Police then arrested both of the men.
The lorry driver, Lader, said that he thought he was transporting illicit cigarettes and had no knowledge of that it was cannabis. Abdulrehman did not say anything.
The court was told that the drugs were vacuum packed and concealed deep within boxes containing the flowers.
Because the packaging was so effective, the smell of the cannabis was cleverly hidden such that the boxes could have easily been passed off as genuine floral products.
The prosecutor Janine Wood said that the lorry contained in total 141kg of cannabis with a street value of about £1.4m.
A box number with a label ‘500’ was the consignment which for Abdulrehman, containing the 47kg. The rest of the boxes had other ‘batch numbers’ on them reserved for four other deliveries to be made by Lader on the day.
Abdulrehman’s lawyer, Michael Goldwater, told the court that he accepted to become a drug courier because of his desperation to pay money he owed and that he had no previous convictions.
Goldwater said:
“Mr Abdulrehman was in the driver’s seat at all time.”
“He would not have known what was in the lorry and that his was a portion of a very much larger consignment.
“He would have known that he was couriering a significant amount of cannabis.
“He was a courier and that was his role.
“It has never been claimed that his life was in danger, but he was under a substantial obligation to make repayments to his creditor.”
Referring to his failed dessert business Goldwater said:
“He took on what seemed to be a successful enterprise, a dessert business.
“It was in the northern quarter of Manchester. An up and coming area.
“He had a hope of making a success of it
“But the Mancunian appetite for desserts is perhaps in its infancy.”
He then added:
“He had to close the business. He owed a lot of money.
“It was put to him this was a way to start make repayments. He did. And this is where he is.”
Abdulrehman pleaded guilty to possessing cannabis with intent to supply and attempting to possess cannabis with intent to supply, as reported by GloucestershireLive.
Lader, aged 51, the lorry driver, had already been sentenced in an earlier trial and was given 16 months in jail suspended for two years, accepting that he did not know he was transporting cannabis instead of tobacco.
Judge Michael Cullum sentencing Mohammed Abdulrehman to prison said:
“This was a very large amount of cannabis.

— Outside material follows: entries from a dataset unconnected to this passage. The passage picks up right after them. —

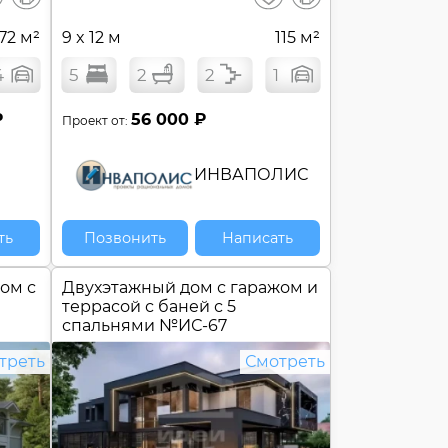
сравнение
сравнение
72 м²
9 x 12 м
115 м²
4
5
2
2
1
₽
56 000 ₽
Проект от:
ИНВАПОЛИС
ть
Позвонить
Написать
ом с
Двухэтажный дом с гаражом и
террасой с баней с 5
спальнями №
ИС-67
треть
Смотреть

“The headline ‘courier’ describes your actions.
“You had a vehicle in which you were going to collect nearly 50kg. You must have to a degree been aware of a chain of operation.
“You were clearly doing it for money. I accept you were desperate.”
“You made a decision quite deliberately, but quite wrongly to get involved in crime.”
After the hearing, Detective Inspector Paul Catton from the South West Regional Organised Crime Unit, said:
“In all, 141kg of herbal cannabis were seized that afternoon, with a wholesale value of £5,000 per kilo and a total street value of £1.4million.
“The drugs had been meticulously packaged in vacuum sealed bags to disguise the smell and stems of fresh flowers had been placed on top of the bags, visible through the boxes, to try and make the packages fit in with the rest of the lorry’s load.
“However, we were already on to them and by responding quickly to intelligence about their activities, we literally stopped them in their tracks.”